Saturday, 6 August 2011

The Captain's Tower, Seventy Poets Celebrate Bob Dylan at Seventy. Review by Barrie Llewelyn

I jumped at the chance to review The Captain’s Tower: Seventy Poets Celebrate Bob Dylan at Seventy (edited by Phil Bowen, Damian Furniss and David Woolley). Who wouldn’t? This anthology includes poems by Dylan’s American contemporaries including Ferlinghetti and Ginsberg; contributions from a British crowd including Armitage, McGough and Rumens as well as offerings from some of our beloved Welsh poets, Robert Minhinnick and Paul Henry amongst them.



And the subject – poetry anthologies are best when they have a theme and celebrating the life and work of Bob Dylan, who is as much a poet as he is songwriter – is just so completely right.
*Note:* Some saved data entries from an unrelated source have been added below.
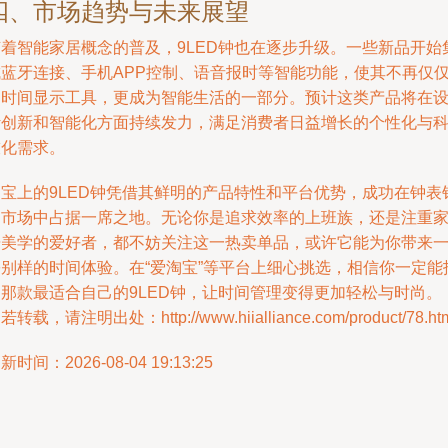
四、市场趋势与未来展望
随着智能家居概念的普及，9LED钟也在逐步升级。一些新品开始
成蓝牙连接、手机APP控制、语音报时等智能功能，使其不再仅
是时间显示工具，更成为智能生活的一部分。预计这类产品将在
计创新和智能化方面持续发力，满足消费者日益增长的个性化与
技化需求。
淘宝上的9LED钟凭借其鲜明的产品特性和平台优势，成功在钟表
售市场中占据一席之地。无论你是追求效率的上班族，还是注重
居美学的爱好者，都不妨关注这一热卖单品，或许它能为你带来
份别样的时间体验。在“爱淘宝”等平台上细心挑选，相信你一定能
到那款最适合自己的9LED钟，让时间管理变得更加轻松与时尚。
若转载，请注明出处：http://www.hiialliance.com/product/78.ht
新时间：2026-08-04 19:13:25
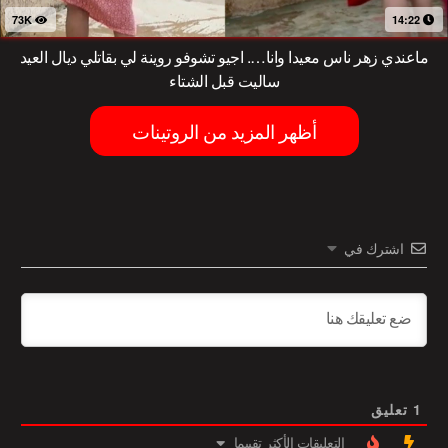
73K
14:22
ماعندي زهر ناس معيدا وانا…. اجيو تشوفو روينة لي بقاتلي ديال العيد
ساليت قبل الشتاء
أظهر المزيد من الروتينات
اشترك في
1
تعليق
التعليقات الأكثر تقييما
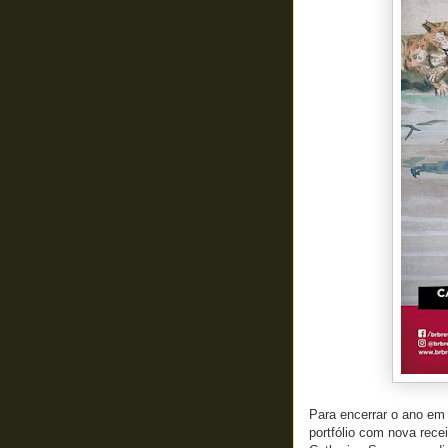
Para encerrar o ano em 
portfólio com nova rece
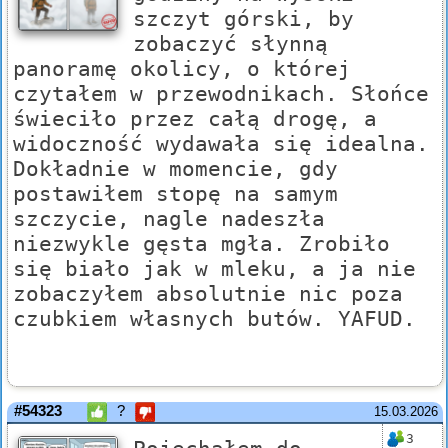
szczyt górski, by
zobaczyć słynną
panoramę okolicy, o której
czytałem w przewodnikach. Słońce
świeciło przez całą drogę, a
widoczność wydawała się idealna.
Dokładnie w momencie, gdy
postawiłem stopę na samym
szczycie, nagle nadeszła
niezwykle gęsta mgła. Zrobiło
się biało jak w mleku, a ja nie
zobaczyłem absolutnie nic poza
czubkiem własnych butów. YAFUD.
#54323
?
15.03.2026
3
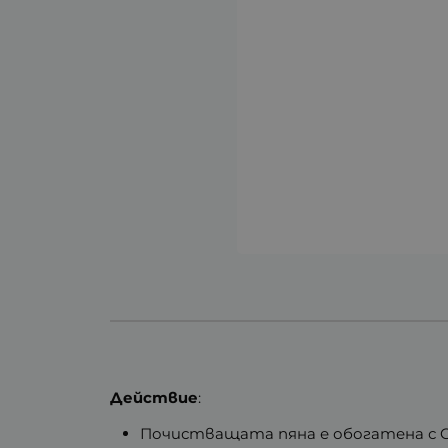
Действие
:
Почистващата пяна е обогатена с C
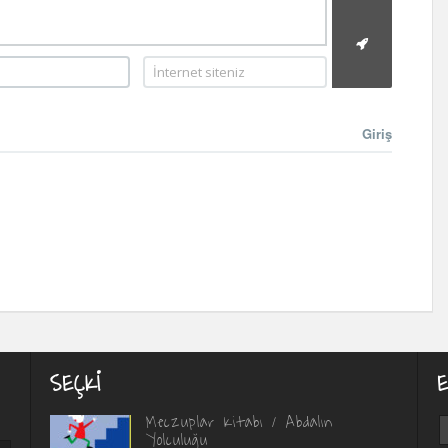
Giriş
SEÇKI
Meczuplar Kitabı / Abdalın
Yolculuğu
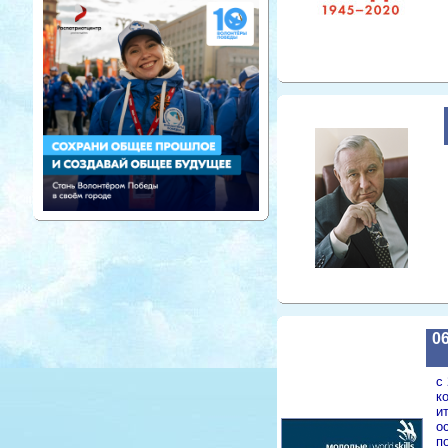
06
с
к
и
о
п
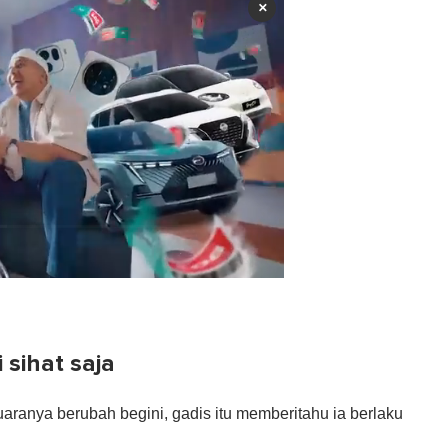
×
 sihat saja
aranya berubah begini, gadis itu memberitahu ia berlaku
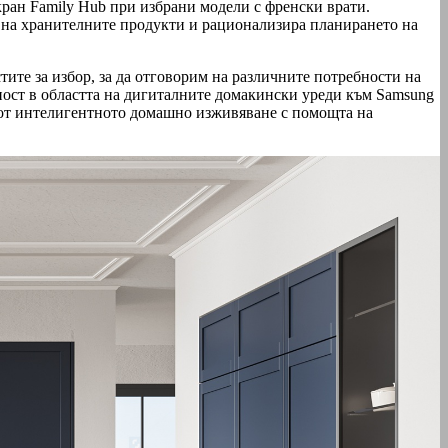
кран Family Hub при избрани модели с френски врати.
о на хранителните продукти и рационализира планирането на
ите за избор, за да отговорим на различните потребности на
ност в областта на дигиталните домакински уреди към Samsung
ат от интелигентното домашно изживяване с помощта на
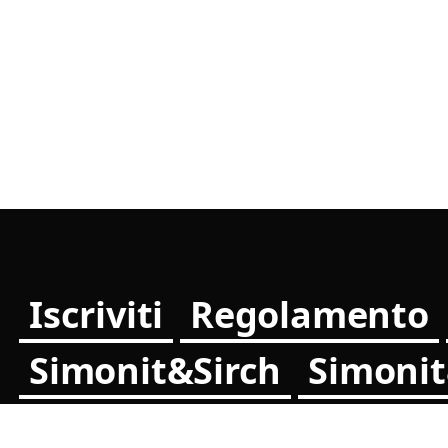
Iscriviti
Regolamento
Simonit&Sirch
Simoni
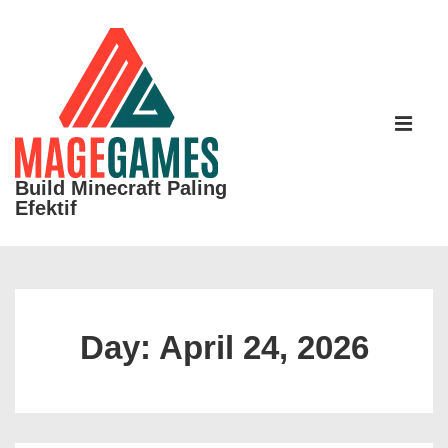
↓
Skip
to
Main
Main
Content
Navigati
ME
Build Minecraft Paling
Efektif
Day:
April 24, 2026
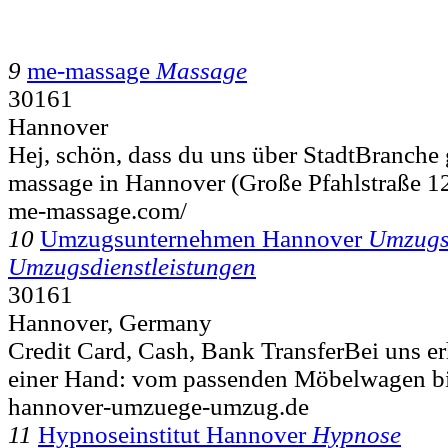
9
me-massage
Massage
30161
Hannover
Hej, schön, dass du uns über StadtBranche
massage in Hannover (Große Pfahlstraße 12)
me-massage.com/
10
Umzugsunternehmen Hannover
Umzugs
Umzugsdienstleistungen
30161
Hannover, Germany
Credit Card, Cash, Bank TransferBei uns erh
einer Hand: vom passenden Möbelwagen bi
hannover-umzuege-umzug.de
11
Hypnoseinstitut Hannover
Hypnose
Lines from Tamar Yoseloff’s ‘Sad Eyed Lady' say it best:

…He navigates me through

births and deaths, endless days of rain,

all the same to him, his song pressed

into vinyl long ago, a woman he loved,

an age; what has passed he has passed

to me…


Dylan’s music is in our collective aura. It punctuates our lives, even if you don’t know much about the man or the controversy he incited when he moved from being an acoustic folksinger to an electric rocker in 1965, you’ll know the anthems he created for a generation of Baby Boomers, ‘Blowin’ in the Wind’, ‘ The Times They Are a-Changin’, ‘Like a Rolling Stone.’ and they will mean something to you. By the way, Roger McGough takes the blame for that move into rock/pop in his poem, ‘Bob Dylan and the Blue Angel’ which starts by describing a real meeting between the two poets in Liverpool in 1965. The poem soon becomes something of a fantasy or, maybe, a confession:


So over cappuccino in the Picasso I laid it all out.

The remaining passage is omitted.